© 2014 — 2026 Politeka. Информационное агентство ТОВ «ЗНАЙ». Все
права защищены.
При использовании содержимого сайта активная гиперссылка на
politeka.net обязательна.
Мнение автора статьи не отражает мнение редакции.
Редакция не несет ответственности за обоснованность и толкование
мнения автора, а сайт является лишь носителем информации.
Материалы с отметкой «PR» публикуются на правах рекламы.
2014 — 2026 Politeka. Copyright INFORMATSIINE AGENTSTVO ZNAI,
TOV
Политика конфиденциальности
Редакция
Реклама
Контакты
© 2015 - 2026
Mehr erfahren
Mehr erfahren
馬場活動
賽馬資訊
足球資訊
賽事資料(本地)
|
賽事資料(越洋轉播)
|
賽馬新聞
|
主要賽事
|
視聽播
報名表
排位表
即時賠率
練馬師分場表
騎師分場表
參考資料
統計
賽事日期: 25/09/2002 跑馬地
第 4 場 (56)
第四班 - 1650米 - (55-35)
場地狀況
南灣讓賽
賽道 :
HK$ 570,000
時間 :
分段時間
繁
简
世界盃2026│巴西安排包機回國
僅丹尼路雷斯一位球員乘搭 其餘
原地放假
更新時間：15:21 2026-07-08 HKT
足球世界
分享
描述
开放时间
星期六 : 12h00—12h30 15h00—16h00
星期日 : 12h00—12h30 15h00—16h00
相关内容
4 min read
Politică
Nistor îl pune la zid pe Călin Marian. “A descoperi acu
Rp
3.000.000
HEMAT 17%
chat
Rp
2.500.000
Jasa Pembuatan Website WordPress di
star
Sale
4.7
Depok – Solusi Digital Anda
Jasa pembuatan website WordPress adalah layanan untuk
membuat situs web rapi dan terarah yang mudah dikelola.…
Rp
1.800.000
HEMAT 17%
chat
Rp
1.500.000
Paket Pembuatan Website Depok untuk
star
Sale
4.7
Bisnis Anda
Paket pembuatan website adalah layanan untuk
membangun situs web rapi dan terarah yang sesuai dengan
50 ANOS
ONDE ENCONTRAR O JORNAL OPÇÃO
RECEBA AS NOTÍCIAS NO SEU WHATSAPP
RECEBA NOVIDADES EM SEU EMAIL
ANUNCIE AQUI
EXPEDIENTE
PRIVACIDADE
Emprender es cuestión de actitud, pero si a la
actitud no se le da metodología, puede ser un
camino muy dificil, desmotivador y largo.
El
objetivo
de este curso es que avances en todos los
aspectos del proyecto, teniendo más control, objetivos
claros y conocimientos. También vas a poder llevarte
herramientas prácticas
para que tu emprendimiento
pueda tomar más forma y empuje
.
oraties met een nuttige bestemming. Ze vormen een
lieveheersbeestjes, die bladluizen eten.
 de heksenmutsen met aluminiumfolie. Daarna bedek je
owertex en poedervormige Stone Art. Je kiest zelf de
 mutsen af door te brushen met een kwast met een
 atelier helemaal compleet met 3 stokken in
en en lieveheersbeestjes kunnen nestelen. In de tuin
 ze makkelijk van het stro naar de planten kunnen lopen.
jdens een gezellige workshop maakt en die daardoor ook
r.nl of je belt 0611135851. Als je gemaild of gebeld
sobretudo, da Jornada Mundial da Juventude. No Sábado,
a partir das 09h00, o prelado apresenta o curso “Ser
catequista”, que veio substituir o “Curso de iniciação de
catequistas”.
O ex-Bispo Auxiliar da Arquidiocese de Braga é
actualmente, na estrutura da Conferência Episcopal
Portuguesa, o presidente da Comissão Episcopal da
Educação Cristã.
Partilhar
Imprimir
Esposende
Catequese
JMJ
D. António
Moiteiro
==
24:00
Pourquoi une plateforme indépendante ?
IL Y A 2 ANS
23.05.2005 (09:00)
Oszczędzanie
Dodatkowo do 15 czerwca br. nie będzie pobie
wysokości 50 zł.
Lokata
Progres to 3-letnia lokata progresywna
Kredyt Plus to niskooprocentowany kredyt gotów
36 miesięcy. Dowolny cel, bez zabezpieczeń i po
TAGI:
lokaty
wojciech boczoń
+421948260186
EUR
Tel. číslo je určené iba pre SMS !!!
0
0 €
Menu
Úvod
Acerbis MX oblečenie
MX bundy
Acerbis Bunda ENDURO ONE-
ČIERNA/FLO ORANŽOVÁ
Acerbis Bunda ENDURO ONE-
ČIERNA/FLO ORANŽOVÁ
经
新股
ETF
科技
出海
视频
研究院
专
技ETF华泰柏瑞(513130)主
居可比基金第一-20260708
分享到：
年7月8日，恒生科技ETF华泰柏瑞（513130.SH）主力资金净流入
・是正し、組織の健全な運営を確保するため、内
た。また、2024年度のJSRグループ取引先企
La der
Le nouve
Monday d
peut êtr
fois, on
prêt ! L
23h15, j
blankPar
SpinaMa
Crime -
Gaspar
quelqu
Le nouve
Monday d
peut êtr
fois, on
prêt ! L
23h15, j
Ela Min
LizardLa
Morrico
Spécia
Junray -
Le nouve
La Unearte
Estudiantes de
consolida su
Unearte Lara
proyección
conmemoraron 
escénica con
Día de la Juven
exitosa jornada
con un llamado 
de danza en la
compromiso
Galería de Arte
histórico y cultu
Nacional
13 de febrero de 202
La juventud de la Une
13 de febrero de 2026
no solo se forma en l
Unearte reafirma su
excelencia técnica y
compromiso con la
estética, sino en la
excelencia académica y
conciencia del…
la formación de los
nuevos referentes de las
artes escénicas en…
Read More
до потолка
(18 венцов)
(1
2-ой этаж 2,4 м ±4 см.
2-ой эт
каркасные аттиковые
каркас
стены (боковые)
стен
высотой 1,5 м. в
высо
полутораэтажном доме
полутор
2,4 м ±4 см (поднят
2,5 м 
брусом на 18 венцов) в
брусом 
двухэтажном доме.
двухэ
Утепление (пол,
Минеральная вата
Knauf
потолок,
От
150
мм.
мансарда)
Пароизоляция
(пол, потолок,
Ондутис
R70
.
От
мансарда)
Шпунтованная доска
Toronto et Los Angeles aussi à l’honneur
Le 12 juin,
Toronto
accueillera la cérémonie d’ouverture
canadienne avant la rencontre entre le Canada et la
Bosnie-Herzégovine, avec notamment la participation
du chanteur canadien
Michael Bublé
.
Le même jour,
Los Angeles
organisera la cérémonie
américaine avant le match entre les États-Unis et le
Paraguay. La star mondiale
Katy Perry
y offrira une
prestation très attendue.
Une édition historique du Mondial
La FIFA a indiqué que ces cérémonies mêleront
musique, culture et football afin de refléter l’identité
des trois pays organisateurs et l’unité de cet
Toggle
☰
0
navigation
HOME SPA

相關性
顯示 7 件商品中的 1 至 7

# Directions for this task
From the entries, give the number of lines where the string "layanan" is found, and nothing else.

# Result of this exercise
2